AbstractThe goal of this paper is twofold. We propose and explore a model to study the synchronization among populations in the canonical model of the neocortex proposed previously by (R.J. Douglas, K.A.C. Martin, A functional microcircuit for cat visual cortex. J.Physiol. 440(1991) 735–769). For this, a model describing N synapses of each m-population (m = 1, 2,3) is proposed. Each synapse is described by a system of 2 stochastic differential equations (SDEs). Then, by using the dynamical mean field approximation (DMA) (H. Hasegawa, Dynamical mean-field theory of spiking neuron ensembles: Response to a single spike with independent noises, Phys. Rev. E. (2003)1-19.) the system of several SDEs is reduced to 12 ordinary differential equations for the means and the second-order moments of global variables.

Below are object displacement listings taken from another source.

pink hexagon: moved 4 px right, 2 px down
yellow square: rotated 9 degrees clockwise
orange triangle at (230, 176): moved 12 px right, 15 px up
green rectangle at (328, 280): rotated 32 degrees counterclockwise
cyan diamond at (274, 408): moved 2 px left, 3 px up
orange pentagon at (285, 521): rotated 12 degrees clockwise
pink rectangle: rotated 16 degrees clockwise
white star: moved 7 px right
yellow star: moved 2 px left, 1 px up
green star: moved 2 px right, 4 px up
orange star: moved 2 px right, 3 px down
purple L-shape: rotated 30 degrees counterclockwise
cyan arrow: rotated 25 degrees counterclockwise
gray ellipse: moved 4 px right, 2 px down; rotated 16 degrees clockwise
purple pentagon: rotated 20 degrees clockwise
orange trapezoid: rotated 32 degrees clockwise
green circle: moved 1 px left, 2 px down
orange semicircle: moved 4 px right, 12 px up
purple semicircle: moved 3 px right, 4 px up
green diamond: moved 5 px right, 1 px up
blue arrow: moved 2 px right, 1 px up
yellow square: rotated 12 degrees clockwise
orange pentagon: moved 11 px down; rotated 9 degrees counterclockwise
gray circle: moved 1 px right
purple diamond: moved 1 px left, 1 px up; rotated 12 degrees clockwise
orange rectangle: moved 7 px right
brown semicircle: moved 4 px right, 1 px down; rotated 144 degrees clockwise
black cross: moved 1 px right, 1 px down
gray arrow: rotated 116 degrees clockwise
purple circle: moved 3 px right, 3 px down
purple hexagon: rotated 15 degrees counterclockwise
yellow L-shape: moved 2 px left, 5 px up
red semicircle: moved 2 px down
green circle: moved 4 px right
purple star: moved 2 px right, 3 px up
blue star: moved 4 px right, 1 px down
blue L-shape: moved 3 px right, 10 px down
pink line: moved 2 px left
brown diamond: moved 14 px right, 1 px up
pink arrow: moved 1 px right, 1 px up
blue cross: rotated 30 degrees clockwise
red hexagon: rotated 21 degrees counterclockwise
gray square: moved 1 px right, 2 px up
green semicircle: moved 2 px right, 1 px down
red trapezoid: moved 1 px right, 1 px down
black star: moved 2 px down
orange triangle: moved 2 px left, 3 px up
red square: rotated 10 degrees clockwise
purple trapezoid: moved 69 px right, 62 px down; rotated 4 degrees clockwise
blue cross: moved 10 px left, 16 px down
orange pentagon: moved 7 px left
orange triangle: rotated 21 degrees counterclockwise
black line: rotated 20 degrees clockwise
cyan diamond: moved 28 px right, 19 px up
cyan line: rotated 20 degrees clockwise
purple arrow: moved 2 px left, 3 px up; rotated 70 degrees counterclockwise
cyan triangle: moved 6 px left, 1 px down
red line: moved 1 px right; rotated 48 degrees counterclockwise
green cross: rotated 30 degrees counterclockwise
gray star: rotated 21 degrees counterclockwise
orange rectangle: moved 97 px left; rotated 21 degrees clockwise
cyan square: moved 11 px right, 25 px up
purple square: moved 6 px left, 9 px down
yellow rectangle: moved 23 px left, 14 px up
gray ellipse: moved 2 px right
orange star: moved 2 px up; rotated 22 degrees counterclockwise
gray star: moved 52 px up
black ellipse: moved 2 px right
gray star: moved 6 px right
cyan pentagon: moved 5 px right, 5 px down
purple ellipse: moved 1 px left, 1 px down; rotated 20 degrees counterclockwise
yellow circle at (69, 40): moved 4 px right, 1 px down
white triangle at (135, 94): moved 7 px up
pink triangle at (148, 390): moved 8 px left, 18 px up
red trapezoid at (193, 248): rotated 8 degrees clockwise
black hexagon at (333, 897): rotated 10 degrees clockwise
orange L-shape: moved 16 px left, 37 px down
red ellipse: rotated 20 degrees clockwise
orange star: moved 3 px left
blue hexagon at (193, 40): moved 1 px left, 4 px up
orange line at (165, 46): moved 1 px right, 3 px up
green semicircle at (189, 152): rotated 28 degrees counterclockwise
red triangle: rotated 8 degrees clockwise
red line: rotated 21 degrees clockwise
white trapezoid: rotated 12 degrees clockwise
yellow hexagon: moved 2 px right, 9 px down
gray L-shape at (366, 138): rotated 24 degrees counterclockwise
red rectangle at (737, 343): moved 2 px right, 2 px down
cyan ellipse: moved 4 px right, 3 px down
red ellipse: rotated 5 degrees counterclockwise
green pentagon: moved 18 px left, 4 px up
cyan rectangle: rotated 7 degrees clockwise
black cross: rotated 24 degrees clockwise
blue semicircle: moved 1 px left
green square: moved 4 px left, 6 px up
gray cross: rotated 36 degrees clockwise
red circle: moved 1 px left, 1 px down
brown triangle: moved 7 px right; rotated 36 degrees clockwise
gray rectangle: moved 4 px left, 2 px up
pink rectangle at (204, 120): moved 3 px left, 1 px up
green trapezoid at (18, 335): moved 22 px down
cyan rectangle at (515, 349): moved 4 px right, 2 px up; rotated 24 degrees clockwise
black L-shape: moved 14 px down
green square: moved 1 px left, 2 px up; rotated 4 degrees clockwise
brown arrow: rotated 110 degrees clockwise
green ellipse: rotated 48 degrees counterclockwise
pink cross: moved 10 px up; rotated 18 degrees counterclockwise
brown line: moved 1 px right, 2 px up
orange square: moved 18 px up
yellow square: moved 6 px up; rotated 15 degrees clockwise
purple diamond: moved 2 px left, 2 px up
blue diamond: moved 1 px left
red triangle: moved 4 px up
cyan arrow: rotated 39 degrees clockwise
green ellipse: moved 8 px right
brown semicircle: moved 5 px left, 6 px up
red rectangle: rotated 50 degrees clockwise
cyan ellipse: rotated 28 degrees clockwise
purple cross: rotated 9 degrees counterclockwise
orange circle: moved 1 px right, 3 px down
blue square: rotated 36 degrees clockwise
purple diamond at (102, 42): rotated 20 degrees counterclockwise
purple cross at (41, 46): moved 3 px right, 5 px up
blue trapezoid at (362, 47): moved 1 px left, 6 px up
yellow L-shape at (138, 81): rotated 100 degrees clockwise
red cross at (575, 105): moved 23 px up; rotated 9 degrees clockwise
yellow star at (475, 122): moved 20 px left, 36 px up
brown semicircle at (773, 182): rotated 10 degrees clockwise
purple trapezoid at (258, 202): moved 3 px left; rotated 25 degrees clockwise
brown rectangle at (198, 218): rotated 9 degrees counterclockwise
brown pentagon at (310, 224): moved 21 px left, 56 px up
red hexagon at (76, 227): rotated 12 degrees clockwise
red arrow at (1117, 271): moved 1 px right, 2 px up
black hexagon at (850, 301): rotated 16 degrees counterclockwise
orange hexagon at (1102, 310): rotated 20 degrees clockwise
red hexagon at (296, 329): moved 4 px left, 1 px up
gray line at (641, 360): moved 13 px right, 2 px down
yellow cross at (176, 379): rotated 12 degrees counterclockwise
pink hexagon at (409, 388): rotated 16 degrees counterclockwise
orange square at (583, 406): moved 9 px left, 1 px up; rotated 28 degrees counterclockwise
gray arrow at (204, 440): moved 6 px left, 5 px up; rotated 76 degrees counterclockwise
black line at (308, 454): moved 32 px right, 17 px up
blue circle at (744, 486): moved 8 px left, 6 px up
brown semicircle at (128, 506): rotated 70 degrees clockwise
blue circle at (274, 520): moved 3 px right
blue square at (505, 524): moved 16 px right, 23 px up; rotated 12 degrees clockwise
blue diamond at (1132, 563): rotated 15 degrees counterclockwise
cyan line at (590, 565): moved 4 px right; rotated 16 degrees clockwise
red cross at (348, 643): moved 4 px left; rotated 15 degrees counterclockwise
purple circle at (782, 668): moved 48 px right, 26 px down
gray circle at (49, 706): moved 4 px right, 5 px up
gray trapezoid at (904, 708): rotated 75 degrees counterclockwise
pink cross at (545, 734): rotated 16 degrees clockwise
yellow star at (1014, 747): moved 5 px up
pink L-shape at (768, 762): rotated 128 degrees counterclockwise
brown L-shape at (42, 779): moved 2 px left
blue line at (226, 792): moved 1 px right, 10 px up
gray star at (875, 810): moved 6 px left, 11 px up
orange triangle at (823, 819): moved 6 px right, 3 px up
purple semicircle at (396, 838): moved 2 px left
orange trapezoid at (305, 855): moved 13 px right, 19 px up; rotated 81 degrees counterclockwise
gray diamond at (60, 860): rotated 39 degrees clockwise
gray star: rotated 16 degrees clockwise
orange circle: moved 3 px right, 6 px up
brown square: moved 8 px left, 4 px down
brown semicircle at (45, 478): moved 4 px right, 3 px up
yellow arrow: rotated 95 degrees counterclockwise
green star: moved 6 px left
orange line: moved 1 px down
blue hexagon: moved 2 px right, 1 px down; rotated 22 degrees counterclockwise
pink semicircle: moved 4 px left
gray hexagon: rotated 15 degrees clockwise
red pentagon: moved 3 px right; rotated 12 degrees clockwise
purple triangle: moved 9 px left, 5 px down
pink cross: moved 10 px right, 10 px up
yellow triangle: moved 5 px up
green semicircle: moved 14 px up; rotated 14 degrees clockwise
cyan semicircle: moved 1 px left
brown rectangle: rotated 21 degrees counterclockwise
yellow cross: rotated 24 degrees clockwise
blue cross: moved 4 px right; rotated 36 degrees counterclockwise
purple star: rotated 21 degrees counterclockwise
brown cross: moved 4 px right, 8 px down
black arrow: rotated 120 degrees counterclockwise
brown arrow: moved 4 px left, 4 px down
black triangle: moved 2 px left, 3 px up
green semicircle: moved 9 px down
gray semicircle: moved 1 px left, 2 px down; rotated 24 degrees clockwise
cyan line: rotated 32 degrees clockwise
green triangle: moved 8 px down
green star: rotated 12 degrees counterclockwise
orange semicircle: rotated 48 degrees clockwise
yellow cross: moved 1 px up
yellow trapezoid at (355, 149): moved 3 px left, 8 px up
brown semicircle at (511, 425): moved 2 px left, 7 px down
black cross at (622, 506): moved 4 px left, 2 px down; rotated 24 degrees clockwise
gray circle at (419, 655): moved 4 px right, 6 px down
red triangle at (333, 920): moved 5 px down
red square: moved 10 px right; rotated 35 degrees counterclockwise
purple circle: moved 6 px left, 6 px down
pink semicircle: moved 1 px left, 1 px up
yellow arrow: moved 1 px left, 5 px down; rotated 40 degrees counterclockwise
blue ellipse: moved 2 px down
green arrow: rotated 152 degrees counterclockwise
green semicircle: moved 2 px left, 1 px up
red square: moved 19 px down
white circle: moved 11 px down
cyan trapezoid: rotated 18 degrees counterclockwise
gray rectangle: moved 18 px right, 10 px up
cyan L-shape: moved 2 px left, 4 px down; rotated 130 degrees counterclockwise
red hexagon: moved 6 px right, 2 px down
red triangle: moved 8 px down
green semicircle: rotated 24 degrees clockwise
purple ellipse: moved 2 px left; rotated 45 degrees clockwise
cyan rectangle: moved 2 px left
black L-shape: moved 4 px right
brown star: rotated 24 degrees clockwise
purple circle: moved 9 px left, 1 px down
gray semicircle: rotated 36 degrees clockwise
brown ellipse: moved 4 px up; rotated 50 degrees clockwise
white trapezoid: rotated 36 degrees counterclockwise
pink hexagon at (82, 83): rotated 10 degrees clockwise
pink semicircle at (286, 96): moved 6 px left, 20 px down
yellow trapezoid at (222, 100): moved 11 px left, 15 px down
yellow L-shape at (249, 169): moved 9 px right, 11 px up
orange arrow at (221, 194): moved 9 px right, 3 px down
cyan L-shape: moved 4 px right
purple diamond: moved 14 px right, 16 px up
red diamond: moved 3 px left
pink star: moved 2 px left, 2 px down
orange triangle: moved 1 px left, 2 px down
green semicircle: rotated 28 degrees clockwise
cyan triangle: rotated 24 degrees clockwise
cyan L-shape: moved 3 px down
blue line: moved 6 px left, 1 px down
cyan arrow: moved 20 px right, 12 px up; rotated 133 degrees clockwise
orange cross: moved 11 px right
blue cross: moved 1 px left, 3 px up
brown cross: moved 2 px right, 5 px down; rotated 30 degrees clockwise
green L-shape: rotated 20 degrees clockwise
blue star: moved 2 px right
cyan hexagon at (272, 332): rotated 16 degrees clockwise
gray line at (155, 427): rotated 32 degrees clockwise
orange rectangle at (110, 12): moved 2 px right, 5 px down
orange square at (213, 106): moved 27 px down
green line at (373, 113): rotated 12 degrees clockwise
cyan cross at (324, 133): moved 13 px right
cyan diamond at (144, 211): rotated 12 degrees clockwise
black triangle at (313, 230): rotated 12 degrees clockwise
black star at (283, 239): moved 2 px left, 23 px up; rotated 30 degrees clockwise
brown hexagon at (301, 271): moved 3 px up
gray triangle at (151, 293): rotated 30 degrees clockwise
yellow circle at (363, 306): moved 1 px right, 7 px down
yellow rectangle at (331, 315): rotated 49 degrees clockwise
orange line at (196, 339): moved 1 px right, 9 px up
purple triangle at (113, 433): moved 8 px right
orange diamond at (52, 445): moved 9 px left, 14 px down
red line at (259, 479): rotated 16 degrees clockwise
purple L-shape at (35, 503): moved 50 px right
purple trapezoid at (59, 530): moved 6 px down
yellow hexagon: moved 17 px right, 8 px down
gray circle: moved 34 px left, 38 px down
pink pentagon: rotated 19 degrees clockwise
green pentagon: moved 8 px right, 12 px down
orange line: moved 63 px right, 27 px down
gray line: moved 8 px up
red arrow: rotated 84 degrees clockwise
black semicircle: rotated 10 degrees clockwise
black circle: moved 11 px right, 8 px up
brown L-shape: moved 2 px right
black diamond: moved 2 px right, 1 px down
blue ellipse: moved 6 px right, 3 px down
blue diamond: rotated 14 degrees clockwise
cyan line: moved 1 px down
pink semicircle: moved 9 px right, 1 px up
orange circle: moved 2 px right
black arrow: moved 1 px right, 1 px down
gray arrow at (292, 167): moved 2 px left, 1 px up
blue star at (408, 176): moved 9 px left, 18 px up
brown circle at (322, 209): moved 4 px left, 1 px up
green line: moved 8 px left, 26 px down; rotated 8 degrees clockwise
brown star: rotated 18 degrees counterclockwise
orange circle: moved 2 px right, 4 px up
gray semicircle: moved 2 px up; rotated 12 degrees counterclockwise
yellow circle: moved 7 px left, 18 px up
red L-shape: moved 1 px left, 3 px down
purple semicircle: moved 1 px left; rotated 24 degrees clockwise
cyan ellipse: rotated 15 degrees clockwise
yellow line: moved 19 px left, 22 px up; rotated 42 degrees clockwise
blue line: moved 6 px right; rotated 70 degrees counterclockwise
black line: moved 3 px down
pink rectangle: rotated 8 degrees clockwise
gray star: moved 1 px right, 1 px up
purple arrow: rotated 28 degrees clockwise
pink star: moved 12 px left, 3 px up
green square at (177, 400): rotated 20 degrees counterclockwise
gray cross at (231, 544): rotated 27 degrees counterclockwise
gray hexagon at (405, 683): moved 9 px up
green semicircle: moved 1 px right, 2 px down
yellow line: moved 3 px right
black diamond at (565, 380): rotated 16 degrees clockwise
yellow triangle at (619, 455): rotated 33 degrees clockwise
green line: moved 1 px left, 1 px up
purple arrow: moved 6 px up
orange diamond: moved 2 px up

The connectivity among populations is obtained by summarizing in the canonical model the detailed information from a quantitative description of the circuits formed in cat area 17 given in (T.Binzegger, R.J. Douglas, K.A. Martin, A Quantitative Map of the Circuit of Cat Primary Visual Cortex, J. Neurosci. 24 (2004) 8441- 8453). In the framework of the used DMA we propose a measure for inter-population synchronization. Simulations are carried out for exploring how inter-population synchrony is related to the variation of firing frequency of each population. Our results suggest that superficial pyramidal clusters appear to have a predominant influence on the synchronization process among pyramidal populations as well as put forward the active role of inhibition in the rest of the synchronizations between populations.